Jan. 25—GREILICKVILLE — A Leelanau County inmate was trying to manage a drug scheme while he was serving time in the jail — that's what authorities heard.

So the Traverse Narcotics Team followed the Jan. 18 tip from a state Department of Corrections parole officer — and one thing led to another.

Ultimately, it led them to jail inmate Jacob Overholt, 31, and the eventual seizure of 4.8 ounces of cocaine powder, Alprazolam pills, Oxycodone pills, 1,587 orange pills suspected to be a mixture of methamphetamine and fentanyl and nearly $3,000 in cash.

But, first, TNT set up surveillance of a house on Southwest Bayshore Drive in Elmwood Township.

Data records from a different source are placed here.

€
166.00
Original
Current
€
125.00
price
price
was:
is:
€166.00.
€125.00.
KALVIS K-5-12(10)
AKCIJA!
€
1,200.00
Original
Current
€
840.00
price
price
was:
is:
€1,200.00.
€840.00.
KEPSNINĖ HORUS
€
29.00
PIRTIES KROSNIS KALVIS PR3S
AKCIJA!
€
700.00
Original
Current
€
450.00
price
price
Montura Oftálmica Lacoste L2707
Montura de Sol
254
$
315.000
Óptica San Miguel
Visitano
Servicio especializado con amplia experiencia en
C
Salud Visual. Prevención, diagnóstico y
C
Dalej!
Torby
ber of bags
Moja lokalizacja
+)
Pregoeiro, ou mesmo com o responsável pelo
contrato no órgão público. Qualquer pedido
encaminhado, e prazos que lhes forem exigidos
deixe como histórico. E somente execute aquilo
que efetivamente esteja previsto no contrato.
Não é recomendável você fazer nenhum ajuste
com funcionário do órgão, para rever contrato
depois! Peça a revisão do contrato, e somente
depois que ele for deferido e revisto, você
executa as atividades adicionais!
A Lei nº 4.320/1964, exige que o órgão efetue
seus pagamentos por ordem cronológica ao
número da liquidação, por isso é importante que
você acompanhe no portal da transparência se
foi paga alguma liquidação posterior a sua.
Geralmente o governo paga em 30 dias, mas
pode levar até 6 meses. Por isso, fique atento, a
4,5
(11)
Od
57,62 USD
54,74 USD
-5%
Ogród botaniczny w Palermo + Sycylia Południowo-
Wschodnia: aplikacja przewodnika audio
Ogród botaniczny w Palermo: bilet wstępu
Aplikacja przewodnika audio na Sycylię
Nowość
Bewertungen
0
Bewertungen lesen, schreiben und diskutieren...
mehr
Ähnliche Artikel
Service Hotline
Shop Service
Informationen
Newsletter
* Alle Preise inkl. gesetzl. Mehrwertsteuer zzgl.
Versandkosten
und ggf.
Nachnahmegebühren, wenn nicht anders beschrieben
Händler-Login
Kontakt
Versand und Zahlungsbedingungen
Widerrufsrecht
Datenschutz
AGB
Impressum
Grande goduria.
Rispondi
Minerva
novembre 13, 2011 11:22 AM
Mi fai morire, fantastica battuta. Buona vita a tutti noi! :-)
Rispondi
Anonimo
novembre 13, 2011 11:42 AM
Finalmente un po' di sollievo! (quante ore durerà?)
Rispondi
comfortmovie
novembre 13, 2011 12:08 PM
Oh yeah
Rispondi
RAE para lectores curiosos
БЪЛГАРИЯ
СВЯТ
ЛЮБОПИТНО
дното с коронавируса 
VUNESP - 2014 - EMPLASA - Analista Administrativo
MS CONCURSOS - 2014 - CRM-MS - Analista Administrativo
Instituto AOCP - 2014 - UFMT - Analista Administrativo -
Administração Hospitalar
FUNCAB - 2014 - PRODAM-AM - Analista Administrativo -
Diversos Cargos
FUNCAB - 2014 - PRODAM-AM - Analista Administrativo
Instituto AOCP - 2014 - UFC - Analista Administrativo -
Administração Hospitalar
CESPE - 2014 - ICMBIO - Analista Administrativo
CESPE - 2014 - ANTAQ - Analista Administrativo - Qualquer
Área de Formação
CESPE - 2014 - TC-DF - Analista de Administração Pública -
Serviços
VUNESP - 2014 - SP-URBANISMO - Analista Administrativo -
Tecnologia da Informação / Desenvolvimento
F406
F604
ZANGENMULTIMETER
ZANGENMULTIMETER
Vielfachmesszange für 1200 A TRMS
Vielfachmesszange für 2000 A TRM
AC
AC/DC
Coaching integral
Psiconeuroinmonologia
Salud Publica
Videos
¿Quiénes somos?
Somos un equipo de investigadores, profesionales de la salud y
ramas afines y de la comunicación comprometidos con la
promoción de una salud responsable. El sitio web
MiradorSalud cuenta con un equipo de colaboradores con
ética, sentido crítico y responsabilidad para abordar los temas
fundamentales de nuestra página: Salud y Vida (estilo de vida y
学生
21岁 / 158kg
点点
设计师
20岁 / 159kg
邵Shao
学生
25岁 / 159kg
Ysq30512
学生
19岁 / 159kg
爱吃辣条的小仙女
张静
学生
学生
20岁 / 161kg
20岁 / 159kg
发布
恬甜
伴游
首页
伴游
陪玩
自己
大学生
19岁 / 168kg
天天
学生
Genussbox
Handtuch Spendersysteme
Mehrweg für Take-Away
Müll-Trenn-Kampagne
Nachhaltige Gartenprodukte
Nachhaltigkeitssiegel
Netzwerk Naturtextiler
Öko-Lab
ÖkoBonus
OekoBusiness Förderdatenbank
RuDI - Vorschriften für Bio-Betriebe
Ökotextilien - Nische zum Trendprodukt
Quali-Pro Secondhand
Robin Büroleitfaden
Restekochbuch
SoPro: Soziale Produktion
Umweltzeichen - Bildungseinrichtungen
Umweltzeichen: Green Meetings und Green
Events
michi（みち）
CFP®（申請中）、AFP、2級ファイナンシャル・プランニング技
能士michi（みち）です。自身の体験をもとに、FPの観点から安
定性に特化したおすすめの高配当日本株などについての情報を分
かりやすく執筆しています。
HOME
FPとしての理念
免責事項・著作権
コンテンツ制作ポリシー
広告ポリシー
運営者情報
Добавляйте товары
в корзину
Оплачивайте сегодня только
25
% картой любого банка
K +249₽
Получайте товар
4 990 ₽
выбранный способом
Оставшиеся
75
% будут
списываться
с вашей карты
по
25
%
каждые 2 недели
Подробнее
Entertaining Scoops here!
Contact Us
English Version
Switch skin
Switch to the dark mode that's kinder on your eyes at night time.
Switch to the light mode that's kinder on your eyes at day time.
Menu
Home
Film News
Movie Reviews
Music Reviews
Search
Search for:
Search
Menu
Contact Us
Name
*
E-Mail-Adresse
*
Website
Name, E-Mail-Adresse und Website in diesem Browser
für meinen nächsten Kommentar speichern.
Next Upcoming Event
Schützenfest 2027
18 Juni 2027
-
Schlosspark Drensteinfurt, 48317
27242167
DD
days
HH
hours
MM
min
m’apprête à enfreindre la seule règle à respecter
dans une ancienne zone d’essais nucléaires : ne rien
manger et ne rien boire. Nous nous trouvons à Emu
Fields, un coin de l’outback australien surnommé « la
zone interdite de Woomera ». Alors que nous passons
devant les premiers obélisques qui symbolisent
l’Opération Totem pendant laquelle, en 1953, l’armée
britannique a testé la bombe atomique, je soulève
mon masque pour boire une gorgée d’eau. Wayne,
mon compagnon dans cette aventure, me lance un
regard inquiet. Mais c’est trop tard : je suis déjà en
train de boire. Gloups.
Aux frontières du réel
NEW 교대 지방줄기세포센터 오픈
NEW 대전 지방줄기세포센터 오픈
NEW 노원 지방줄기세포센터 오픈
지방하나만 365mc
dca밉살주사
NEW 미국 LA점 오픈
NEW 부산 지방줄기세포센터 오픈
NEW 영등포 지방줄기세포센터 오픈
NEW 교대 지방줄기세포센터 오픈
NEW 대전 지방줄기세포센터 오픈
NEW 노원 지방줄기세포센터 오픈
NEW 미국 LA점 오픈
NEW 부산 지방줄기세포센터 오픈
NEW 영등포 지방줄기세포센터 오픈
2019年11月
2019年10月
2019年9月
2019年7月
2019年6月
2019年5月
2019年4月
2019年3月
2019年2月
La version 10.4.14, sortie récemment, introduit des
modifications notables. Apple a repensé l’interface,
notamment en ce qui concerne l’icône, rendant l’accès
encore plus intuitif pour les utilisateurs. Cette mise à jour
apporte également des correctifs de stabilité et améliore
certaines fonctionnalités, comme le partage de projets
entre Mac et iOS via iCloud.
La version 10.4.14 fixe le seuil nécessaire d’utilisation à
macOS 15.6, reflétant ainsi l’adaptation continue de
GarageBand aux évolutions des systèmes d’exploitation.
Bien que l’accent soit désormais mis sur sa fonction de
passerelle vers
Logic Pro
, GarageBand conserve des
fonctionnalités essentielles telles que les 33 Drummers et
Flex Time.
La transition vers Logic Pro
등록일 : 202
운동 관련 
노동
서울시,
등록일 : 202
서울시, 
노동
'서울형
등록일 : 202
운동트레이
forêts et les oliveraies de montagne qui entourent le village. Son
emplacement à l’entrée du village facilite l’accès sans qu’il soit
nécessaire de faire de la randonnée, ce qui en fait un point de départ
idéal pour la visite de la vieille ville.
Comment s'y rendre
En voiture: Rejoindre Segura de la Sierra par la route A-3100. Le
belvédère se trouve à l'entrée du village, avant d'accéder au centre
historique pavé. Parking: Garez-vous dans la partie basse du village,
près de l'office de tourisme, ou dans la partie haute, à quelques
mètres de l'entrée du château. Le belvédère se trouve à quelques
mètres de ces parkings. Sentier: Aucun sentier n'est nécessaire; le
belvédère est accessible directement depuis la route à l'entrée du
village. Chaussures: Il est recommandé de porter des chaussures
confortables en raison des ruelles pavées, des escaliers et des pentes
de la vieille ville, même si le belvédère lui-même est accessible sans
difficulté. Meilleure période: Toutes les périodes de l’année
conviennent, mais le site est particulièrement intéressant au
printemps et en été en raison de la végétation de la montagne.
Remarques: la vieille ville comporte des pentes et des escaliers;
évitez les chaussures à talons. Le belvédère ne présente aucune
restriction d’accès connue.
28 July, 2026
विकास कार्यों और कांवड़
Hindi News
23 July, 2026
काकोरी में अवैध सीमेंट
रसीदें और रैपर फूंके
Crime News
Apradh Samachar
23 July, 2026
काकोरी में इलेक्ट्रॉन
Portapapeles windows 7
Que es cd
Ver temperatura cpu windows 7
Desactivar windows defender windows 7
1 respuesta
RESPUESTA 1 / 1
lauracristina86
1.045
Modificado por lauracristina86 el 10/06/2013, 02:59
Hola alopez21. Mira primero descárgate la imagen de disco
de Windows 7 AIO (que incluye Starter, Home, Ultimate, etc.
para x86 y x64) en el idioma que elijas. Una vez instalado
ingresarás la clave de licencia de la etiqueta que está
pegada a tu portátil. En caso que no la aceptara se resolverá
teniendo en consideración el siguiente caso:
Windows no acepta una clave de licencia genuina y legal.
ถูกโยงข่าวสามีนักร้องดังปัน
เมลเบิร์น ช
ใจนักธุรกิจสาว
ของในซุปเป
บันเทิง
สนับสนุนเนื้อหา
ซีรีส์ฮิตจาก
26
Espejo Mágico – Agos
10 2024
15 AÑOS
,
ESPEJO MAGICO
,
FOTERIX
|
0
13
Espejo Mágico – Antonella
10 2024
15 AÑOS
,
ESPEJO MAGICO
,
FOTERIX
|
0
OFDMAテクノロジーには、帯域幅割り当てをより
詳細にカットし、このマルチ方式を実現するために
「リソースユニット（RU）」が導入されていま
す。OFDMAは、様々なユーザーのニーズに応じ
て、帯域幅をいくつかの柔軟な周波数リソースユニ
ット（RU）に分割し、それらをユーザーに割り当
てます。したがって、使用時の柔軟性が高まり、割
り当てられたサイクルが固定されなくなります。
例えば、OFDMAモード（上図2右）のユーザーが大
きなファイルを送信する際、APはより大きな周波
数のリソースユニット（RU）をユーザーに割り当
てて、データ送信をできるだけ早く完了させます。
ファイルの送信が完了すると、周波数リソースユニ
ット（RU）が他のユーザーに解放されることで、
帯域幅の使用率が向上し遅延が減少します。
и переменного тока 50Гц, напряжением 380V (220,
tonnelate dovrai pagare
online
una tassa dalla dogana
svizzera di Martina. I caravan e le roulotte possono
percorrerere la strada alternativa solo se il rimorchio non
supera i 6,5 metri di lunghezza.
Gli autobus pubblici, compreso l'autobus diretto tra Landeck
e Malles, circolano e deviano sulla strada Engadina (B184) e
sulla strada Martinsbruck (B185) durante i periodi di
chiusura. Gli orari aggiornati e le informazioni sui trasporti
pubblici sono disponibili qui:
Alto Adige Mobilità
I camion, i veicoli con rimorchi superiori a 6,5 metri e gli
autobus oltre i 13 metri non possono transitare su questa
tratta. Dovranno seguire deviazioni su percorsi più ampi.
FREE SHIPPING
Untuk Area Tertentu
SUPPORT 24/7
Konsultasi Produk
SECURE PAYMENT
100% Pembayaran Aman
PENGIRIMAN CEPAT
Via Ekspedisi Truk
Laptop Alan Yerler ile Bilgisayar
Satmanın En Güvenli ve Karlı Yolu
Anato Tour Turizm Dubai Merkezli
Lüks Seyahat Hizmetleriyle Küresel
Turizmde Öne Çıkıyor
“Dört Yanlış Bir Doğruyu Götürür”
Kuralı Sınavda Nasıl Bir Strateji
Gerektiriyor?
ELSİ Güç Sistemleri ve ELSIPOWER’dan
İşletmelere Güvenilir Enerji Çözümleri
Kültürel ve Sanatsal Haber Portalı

As they were surveilling the house, they conducted a traffic stop of a pickup truck.

While they were searching the truck, officers found "multiple items related to drug use" and drugs, Michigan State Police Lt. Derrick Carroll said.

The truck's driver, Frederick Zimmerman, 43, from Interlochen, was arrested and arraigned on possession of cocaine charges and given a personal recognizance bond of $50,000.

As the traffic stop was happening, other TNT detectives and MDOC officers searched the Elmwood Township house, where Taylor Soper, 27, was living at the time.

During their search of the house, police said they found more drugs and cash.

Soper was taken into custody at the Leelanau County Jail and arraigned on Jan. 20 alongside Overholt on charges of possessing more than 50 grams of cocaine, possession with intent to deliver cocaine and maintaining a drug house. Their cash bonds were set at $100,000.

Carroll said additional charges are likely to be issued by the Leelanau County Prosecutor's Office once lab results on the pills confirm the substances they contain.

This bust is part of a larger effort by the U.S. Drug Enforcement Administration to get fentanyl off the streets.

In 2022, the DEA reported seizing more than 379 million doses of fentanyl, with more than 19 million of that coming from Michigan and Ohio.

"Fentanyl in pill form is a deliberate attempt by drug cartels to make illicit drug use more appealing to Americans. We have seized fentanyl in just about every size, shape and color in both Michigan and Ohio," DEA Detroit Special Agent in Charge Orville Greene said.

The number of these pills being sold on the streets has grown rapidly in the past year, Greene said.

Many of these highly addictive pills — six out of every 10, according to tests the DEA has conducted — contain a potentially lethal amount of the drug fentanyl.